What you need to do
Find all the lines in the entries below that hold the word "greenstarstape" and copy them.

Data listing
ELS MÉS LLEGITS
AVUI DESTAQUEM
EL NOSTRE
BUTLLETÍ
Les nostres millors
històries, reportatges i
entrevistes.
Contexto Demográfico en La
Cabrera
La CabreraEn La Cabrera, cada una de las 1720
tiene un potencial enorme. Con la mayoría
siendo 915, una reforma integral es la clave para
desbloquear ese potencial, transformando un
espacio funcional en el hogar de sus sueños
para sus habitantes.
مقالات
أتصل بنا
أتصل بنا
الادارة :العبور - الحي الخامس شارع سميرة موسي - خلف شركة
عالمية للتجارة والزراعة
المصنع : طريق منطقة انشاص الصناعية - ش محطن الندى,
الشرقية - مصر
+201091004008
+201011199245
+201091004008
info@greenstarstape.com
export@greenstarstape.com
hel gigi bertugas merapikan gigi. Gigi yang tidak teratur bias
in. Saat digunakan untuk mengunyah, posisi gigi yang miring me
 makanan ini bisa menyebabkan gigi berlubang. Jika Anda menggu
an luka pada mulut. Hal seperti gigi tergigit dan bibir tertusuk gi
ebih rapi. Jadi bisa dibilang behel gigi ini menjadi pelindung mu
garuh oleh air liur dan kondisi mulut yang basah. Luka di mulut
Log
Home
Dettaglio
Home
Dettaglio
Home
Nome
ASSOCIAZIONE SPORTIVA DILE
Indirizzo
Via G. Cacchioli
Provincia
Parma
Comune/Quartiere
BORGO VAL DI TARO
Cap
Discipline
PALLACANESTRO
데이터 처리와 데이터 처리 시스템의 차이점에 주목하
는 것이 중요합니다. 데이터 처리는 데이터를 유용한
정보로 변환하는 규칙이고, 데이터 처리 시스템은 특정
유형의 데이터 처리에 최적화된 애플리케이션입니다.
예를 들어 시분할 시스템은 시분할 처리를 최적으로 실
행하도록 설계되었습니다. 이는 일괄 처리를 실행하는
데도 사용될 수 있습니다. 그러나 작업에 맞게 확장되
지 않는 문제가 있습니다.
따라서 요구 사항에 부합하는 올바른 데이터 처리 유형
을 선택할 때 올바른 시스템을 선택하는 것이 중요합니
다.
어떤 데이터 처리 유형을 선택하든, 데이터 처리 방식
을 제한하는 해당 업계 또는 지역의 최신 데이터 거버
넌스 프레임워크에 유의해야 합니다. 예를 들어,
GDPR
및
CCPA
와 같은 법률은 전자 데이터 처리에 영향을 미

...

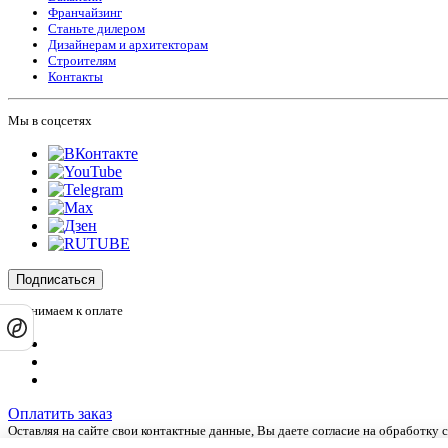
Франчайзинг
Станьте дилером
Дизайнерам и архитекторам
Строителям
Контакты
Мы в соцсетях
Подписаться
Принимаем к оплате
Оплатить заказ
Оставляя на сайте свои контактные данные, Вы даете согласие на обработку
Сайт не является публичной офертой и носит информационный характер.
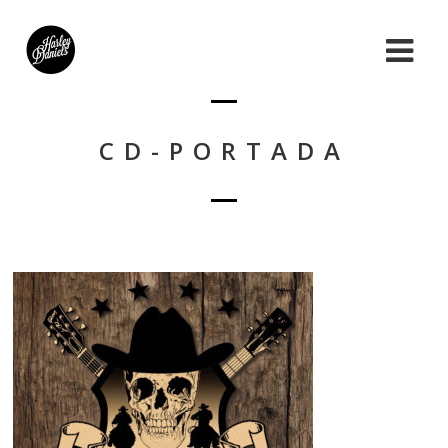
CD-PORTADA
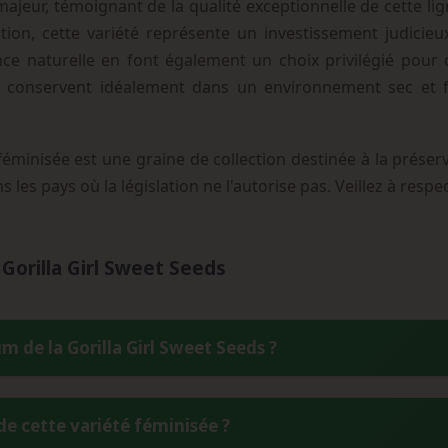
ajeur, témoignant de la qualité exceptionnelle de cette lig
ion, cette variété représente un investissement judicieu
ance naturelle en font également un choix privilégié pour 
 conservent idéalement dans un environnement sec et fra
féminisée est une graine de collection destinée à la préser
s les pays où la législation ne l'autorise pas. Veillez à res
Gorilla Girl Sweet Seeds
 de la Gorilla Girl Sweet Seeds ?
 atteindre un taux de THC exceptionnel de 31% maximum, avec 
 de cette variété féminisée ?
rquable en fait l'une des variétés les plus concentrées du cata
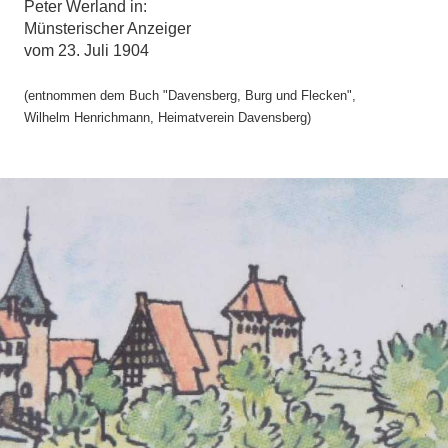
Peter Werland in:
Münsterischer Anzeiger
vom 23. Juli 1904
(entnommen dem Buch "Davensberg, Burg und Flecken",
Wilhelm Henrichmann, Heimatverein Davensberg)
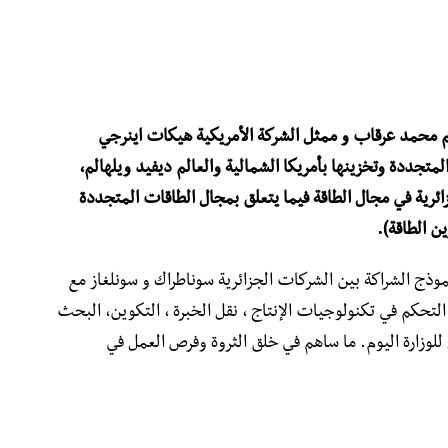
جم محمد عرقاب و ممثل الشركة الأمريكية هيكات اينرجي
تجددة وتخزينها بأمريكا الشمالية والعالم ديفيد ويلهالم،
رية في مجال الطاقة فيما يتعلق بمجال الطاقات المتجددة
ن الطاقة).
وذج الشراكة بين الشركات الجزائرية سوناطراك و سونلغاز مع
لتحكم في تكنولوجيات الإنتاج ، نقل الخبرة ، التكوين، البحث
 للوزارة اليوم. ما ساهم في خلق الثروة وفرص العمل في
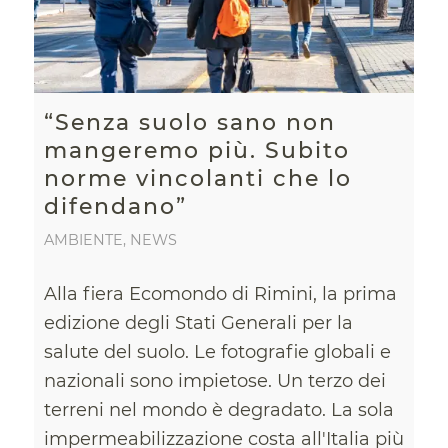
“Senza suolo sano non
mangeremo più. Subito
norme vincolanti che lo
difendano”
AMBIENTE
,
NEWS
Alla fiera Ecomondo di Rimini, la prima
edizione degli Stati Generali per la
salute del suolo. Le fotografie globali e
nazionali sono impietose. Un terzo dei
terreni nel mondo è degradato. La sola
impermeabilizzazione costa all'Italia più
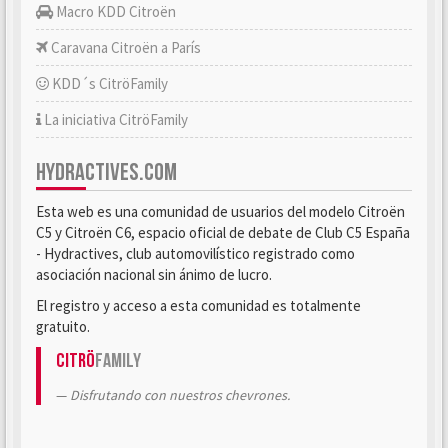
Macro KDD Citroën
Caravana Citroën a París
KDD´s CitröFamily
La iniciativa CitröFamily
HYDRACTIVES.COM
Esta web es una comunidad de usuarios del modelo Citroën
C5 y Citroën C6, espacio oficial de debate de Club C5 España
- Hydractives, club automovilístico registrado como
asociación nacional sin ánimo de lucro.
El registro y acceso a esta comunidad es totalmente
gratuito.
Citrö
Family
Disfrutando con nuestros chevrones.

Exercise solution
info@greenstarstape.com
export@greenstarstape.com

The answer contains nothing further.